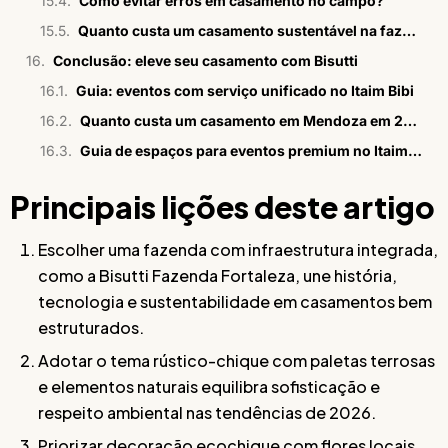
Como evitar erros em casamento no campo?
Quanto custa um casamento sustentável na fazenda?
Conclusão: eleve seu casamento com Bisutti
Guia: eventos com serviço unificado no Itaim Bibi
Quanto custa um casamento em Mendoza em 2026
Guia de espaços para eventos premium no Itaim Bibi em 2026
Principais lições deste artigo
Escolher uma fazenda com infraestrutura integrada,
como a Bisutti Fazenda Fortaleza, une história,
tecnologia e sustentabilidade em casamentos bem
estruturados.
Adotar o tema rústico-chique com paletas terrosas
e elementos naturais equilibra sofisticação e
respeito ambiental nas tendências de 2026.
Priorizar decoração ecochique com flores locais,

Action item: Above this task is a listing. Restate, word for word and with nothing added, the lines from the one with "Escolher uma fazenda" through the one with "e elementos naturais equilibra sofisticação e".

Answer area:
Escolher uma fazenda com infraestrutura integrada,
como a Bisutti Fazenda Fortaleza, une história,
tecnologia e sustentabilidade em casamentos bem
estruturados.
Adotar o tema rústico-chique com paletas terrosas
e elementos naturais equilibra sofisticação e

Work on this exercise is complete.